NEW YORK (CNNMoney) -- From the start of the debate over the current health reform law in 2009, one of the big questions was its impact on deficits.
When it passed a year later, the nonpartisan Congressional Budget Office estimated that it could reduce deficits modestly in the first 10 years and then much more significantly in the second decade.
How those estimates will change after the Supreme Court rules on the fate of the Affordable Care Act is anyone's guess.
The court, expected to issue its decision in the next week, could uphold the law in full, overturn it wholesale or repeal specific provisions. Here are the possible fiscal ramifications of each scenario.
Law is upheld: The CBO estimated last year that the federal government would spend about $1 trillion to provide subsidized insurance to low- and middle-income families between 2012 and 2021.
But on balance, because of the law's many cost-reducing measures and targeted tax increases, deficits would be reduced by $210 billion, the CBO estimated.
Even if the Affordable Care Act is upheld, estimates of how it affects the budget will change.
For one thing, there are likely to be changes in factors that go into assessing the law's costs and savings, such as new forecasts about overall health care costs and employment.
And lawmakers could change pieces of the law. They've already ditched some provisions.
Gone, for instance, is the so-called CLASS Act, a long-term care insurance program that would have helped seniors in need of assistance with daily tasks such as bathing and dressing. The elimination the CLASS Act is estimated to reduce the deficit-reduction potential of health reform by roughly $80 billion in the first decade.
Law is overturned: A decision to overturn the Affordable Care Act very likely would increase deficits modestly, since the law itself was projected to reduce them.
In February 2011, the CBO estimated that a bill to repeal the law would have increased deficits by $210 billion.
But again, a number of factors could alter the estimate. Among them: changes in economic forecasts and health care cost inflation.
And if the law is overturned, the estimated 30 million or so new people who would have been insured under the law would remain among the ranks of the uninsured.
Individual mandate is repealed: One possibility is that the high court strikes down the individual mandate, which requires that everyone buy health insurance or pay a penalty starting in 2014.
A repeal of the mandate alone could reduce deficits by $282 billion over 10 years, the CBO estimated last year.
Without a mandate, fewer people would buy insurance, and therefore the federal government would spend less on the new insurance subsidies intended to help eligible individuals and families pay for their policies.
But the bang for the buck that the government would get for subsidizing coverage would go down too, said Matthew Buettgens, a senior research associate at the Urban Institute.
He estimates that the government would spend about 3% less without a mandate, but far fewer people would get coverage than if the mandate stays.
The CBO last year estimated that 16 million fewer people in 2021 would be insured if the mandate is repealed.
Medicaid expansion is overturned: The law calls for an expansion of eligibility for Medicaid, and it provides additional federal money to states to cover it.
States that choose to participate in Medicaid must accommodate the expansion or potentially risk losing other federal matching funds for the program.

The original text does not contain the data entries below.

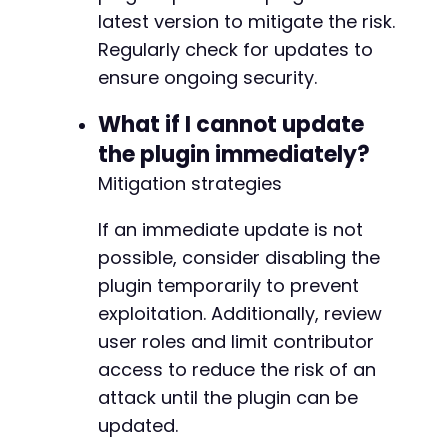
latest version to mitigate the risk.
Regularly check for updates to
ensure ongoing security.
What if I cannot update
the plugin immediately?
Mitigation strategies
If an immediate update is not
possible, consider disabling the
plugin temporarily to prevent
exploitation. Additionally, review
user roles and limit contributor
access to reduce the risk of an
attack until the plugin can be
updated.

One of the questions before the court is whether such an expansion is unconstitutionally coercive of the states.
If the provision is struck down, it likely would reduce the cost of health reform; the expansion was most recently estimated to cost $931 billion over 11 years. But that would also reduce the number of the insured -- the CBO has estimated roughly 17 million people would be covered because of the program's expansion.
More than one measure is repealed: The question of how the ruling would affect the country's fiscal outlook gets substantially trickier if the court strikes down more than one provision.
It's not clear, for instance, what the effects would be if the court kills off the mandate along with two other provisions -- so-called guaranteed issue and community rating.
Guaranteed issue means insurers would have to insure everyone, even if they have a pre-existing condition. Community rating means insurers could not charge sick policyholders more than healthy ones, although there are allowances for premiums charged to people of different ages.